So much of future events revolve around the principles of worship, that it is vital that we understand God’s will and His instructions to His last generation disciples. So what I would like to do today and over time with perhaps several other sermons, is lay a foundation so that you will understand why prophecy says what it says and why developments will develop in a certain way as we near the close of probation. May God bless you as you listen to this month’s message.
Before I begin, let me remind you that the end of December is the cut-off date for the renewals to our monthly subscriptions for the little CD preachers that come to you each month. It is a close of probation of sorts. If you want to continue receiving these monthly updates, and you haven’t returned your subscription card, please do so today so that you won’t miss a single issue. In the month of January, we are going to update our list of over 21,000 world-wide addresses and discontinue the subscriptions of those who have not returned their yellow renewal cards. You may receive January’s CD, but you won’t receive the one for February if you have not renewed your subscription. If you were a new subscriber in 2009, you don’t have to renew. Your subscription will be continued. Also, if you made a gift in 2009, we assume that you want to renew.

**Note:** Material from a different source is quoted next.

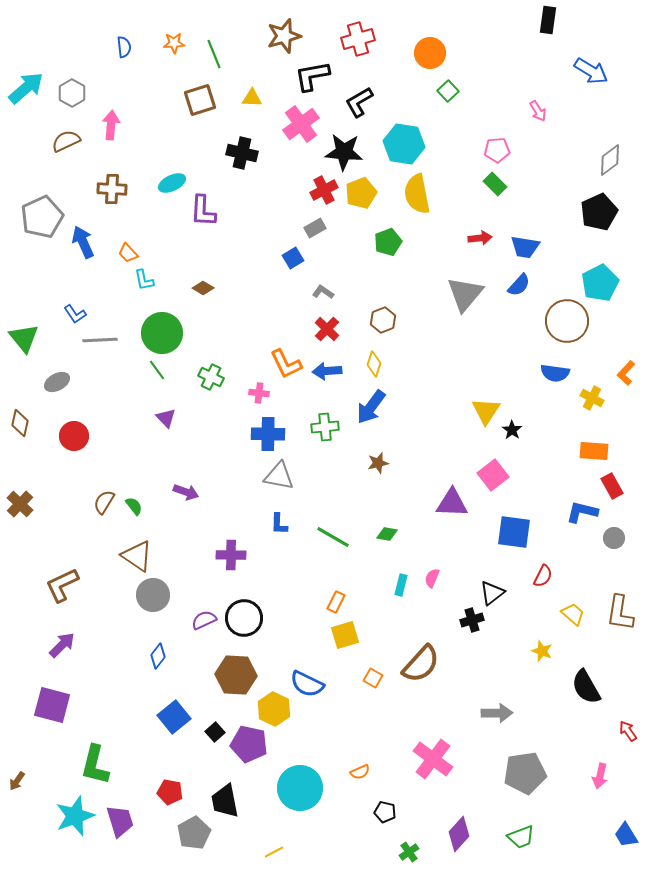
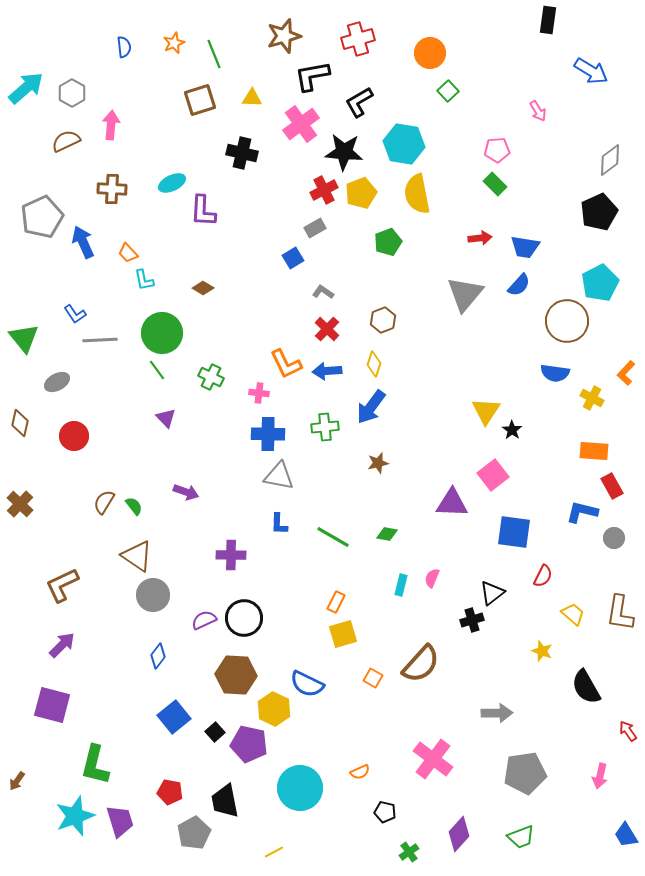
orange star at (174, 43): rotated 20 degrees counterclockwise
yellow square at (345, 635): moved 2 px left, 1 px up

And let me add that we here at Keep the Faith Ministry really appreciate the support that many of you send each month. It helps us get out the monthly CDs to so many around the world who cannot support this work. Some have been so faithful to send a monthly gift, and we really thank the Lord for all He has done for Keep the Faith Ministry in its work of reaching out to souls that want to understand prophecy. It is literally a faith ministry, and so far God has keep His end of the bargain. Please pray that we will continually preach the truth. Your prayers mean very much to us. Thank you so much.
The Bible has always been at the center of the controversy between Christ and Satan, and therefore, it has always been at the center of the struggle over truth and error in this world between those that believe God’s word and those that want to avoid its claims.
In every age and in every era there have been those who have tried to argue against the principles found in the Bible. Meanwhile, God has always had His witnesses that would uphold the word of God as the only infallible, authoritative voice in Christian faith and practice. Many have tried to place tradition on equal authoritative footing with scripture. But this mistake leads men away from the Bible’s holy utterances. Now in the last days, the Bible is again at the center of the struggle. Will a man or woman believe and do what God has said so that His word is a lamp unto their feet and a light unto their path, or will they follow the teachings and traditions of men and of churches that are not founded in God’s sacred scriptures and end up in error and darkness? This question has always been one of the most important for Christian people to decide. Is it ok to disobey God for convenience sake, or because we have always done it a certain way? Or do we need to obey God’s word and live according to His law of liberty?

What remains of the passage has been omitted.